When fake bulls run amok in Florida

Every year, from July 18 to July 23, in Florida’s Key West, where Hemingway spent most of the 1930s, the Hemingway Days Festival celebrates the writing prowess of one of the greatest American writers.

Every year, from July 18 to July 23, in Florida’s Key West, where Hemingway spent most of the 1930s, the Hemingway Days Festival celebrates the writing prowess of one of the greatest American writers. The festival kicks off with literary readings, exhibitions, and contests with burly, thickset, bearded lookalikes of Ernest Hemingway taking part in a bull run with fake bulls.
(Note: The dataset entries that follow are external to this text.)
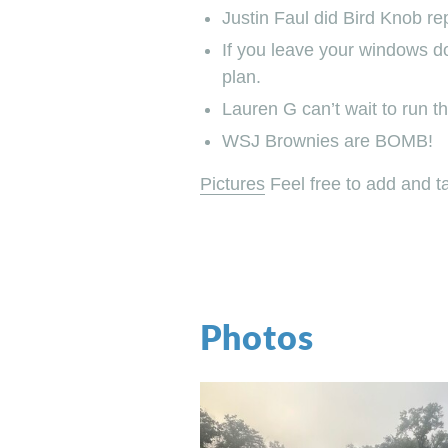
Justin Faul did Bird Knob r
If you leave your windows do
plan.
Lauren G can’t wait to run th
WSJ Brownies are BOMB!
Pictures
Feel free to add and t
Photos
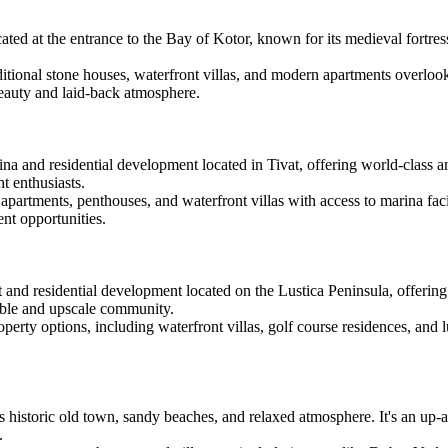
cated at the entrance to the Bay of Kotor, known for its medieval fortres
itional stone houses, waterfront villas, and modern apartments overlook
beauty and laid-back atmosphere.
ina and residential development located in Tivat, offering world-class a
t enthusiasts.
artments, penthouses, and waterfront villas with access to marina facili
ent opportunities.
rt and residential development located on the Lustica Peninsula, offeri
nable and upscale community.
perty options, including waterfront villas, golf course residences, and
ts historic old town, sandy beaches, and relaxed atmosphere. It's an up
.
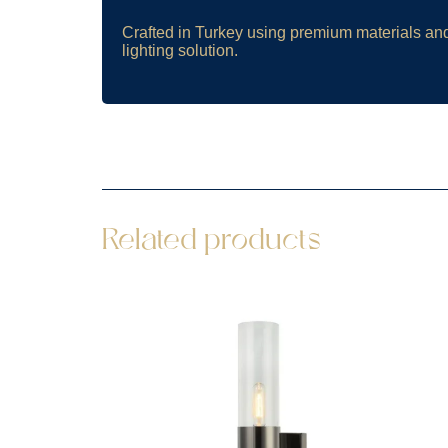
Crafted in Turkey using premium materials an
lighting solution.
Related products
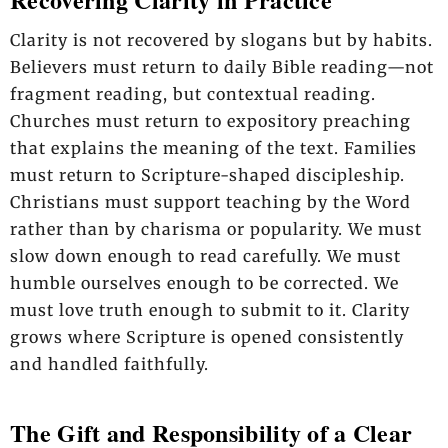
Clarity is not recovered by slogans but by habits.
Believers must return to daily Bible reading—not
fragment reading, but contextual reading.
Churches must return to expository preaching
that explains the meaning of the text. Families
must return to Scripture-shaped discipleship.
Christians must support teaching by the Word
rather than by charisma or popularity. We must
slow down enough to read carefully. We must
humble ourselves enough to be corrected. We
must love truth enough to submit to it. Clarity
grows where Scripture is opened consistently
and handled faithfully.
The Gift and Responsibility of a Clear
The bull run, ‘For Whom the Bull Tolls’ is a spoof on the charging of bulls “enciro”, an annual festival held in a sleepy little Spanish city, Pamplona where bulls come thundering down the narrow cobblestone streets. The weeklong celebration that attracts hundreds of thousands of visitors has been made famous outside Spain by the Hemingway classic “The Sun also Rises”.
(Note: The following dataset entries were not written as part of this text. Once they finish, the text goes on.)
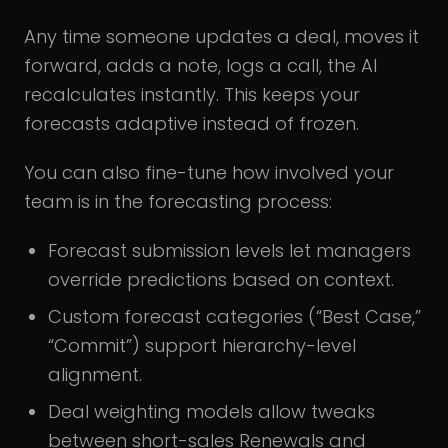
Any time someone updates a deal, moves it
forward, adds a note, logs a call, the AI
recalculates instantly. This keeps your
forecasts adaptive instead of frozen.
You can also fine-tune how involved your
team is in the forecasting process:
Forecast submission levels let managers
override predictions based on context.
Custom forecast categories (“Best Case,”
“Commit”) support hierarchy-level
alignment.
Deal weighting models allow tweaks
between short-sales Renewals and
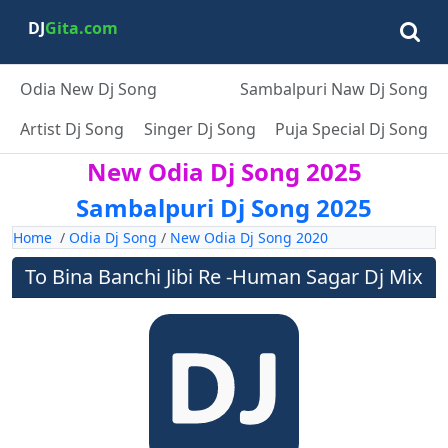
DJ
Gita.com
Odia New Dj Song
Sambalpuri Naw Dj Song
Artist Dj Song
Singer Dj Song
Puja Special Dj Song
New Odia Dj Song 2025
Sambalpuri Dj Song 2025
Home
/
Odia Dj Song
/
New Odia Dj Song 2020
To Bina Banchi Jibi Re -Human Sagar Dj Mix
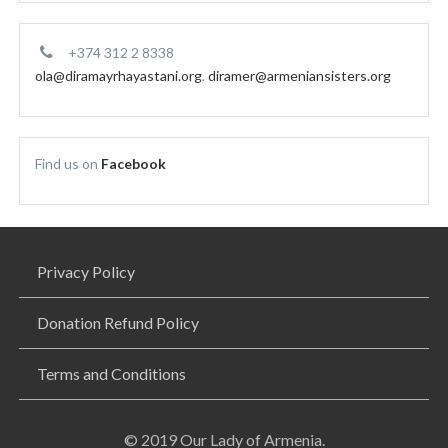
+374 312 2 8338
ola@diramayrhayastani.org
,
diramer@armeniansisters.org
Find us on
Facebook
Privacy Policy
Donation Refund Policy
Terms and Conditions
© 2019 Our Lady of Armenia.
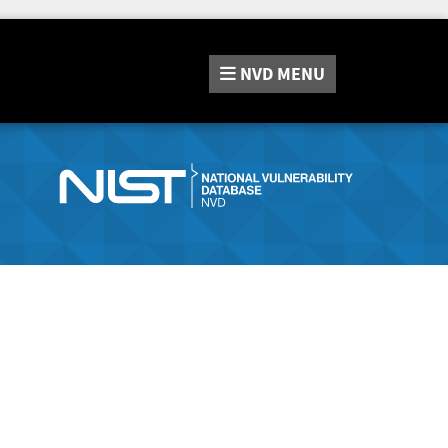
NVD
MENU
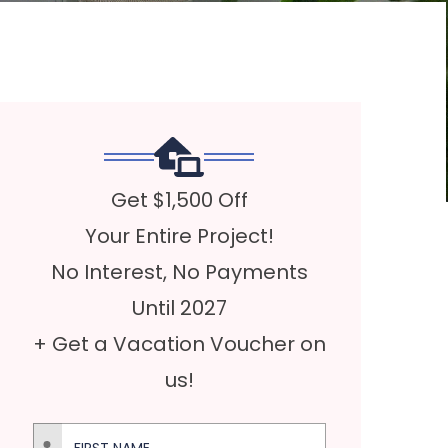
Get $1,500 Off
Your Entire Project!
No Interest, No Payments
Until 2027
+ Get a Vacation Voucher on
us!
First Name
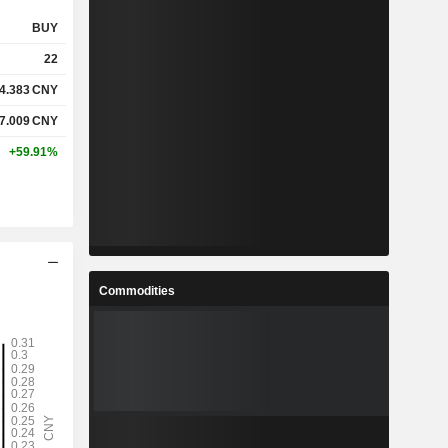
BUY
22
4.383
CNY
7.009
CNY
+59.91%
Commodities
The novel deals with a group of American and British expatriates who are in Pamplona to witness the bull fights. It also talks of a generation rendered decadent and dissolute by the World War I and the themes of love, death, renewal and hope and courage to face oneself. “You can’t get away from yourself by moving from one place to another.”

Hemingway founded a school of writing known for his sparse writing style and retreat from emotion. In fact he begrudged every adjective, every redundant word. Thought reduced to its essence, omitting what is superfluous, is to tantalise the reader—a piece of writing shouldn’t be evident from the surface, rather the crux should be below the surface and be allowed to shine through. This was known as the iceberg theory or the theory of omission—“the style of eloquent repression”, to say so much by saying so little. He said the writer’s job was to tell the truth and truth required no embellishment.

When life is at the edge, when men and women are up against the wall and yet they exhibit an ability to face the odds without panic, Hemingway has a phrase: “grace under pressure”.
Hemingway was supposed to have written the shortest story in the world, a great example of flash fiction. His purported authorship was the result of a lunch table wager. And the story is “For sale. Baby shoes never worn” with sad implications.

About Lincoln’s Gettysburg address, all of 300 words, famous for its eloquence and precision, Hemingway said, “It wasn’t by accident the Gettysburg address was so short, the laws of prose writing are immutable as those of flight, of mathematics, of physics”. Hemingway was a Nobel and a Pulitzer prize winner. As long as one loves English, his books will be read and honoured.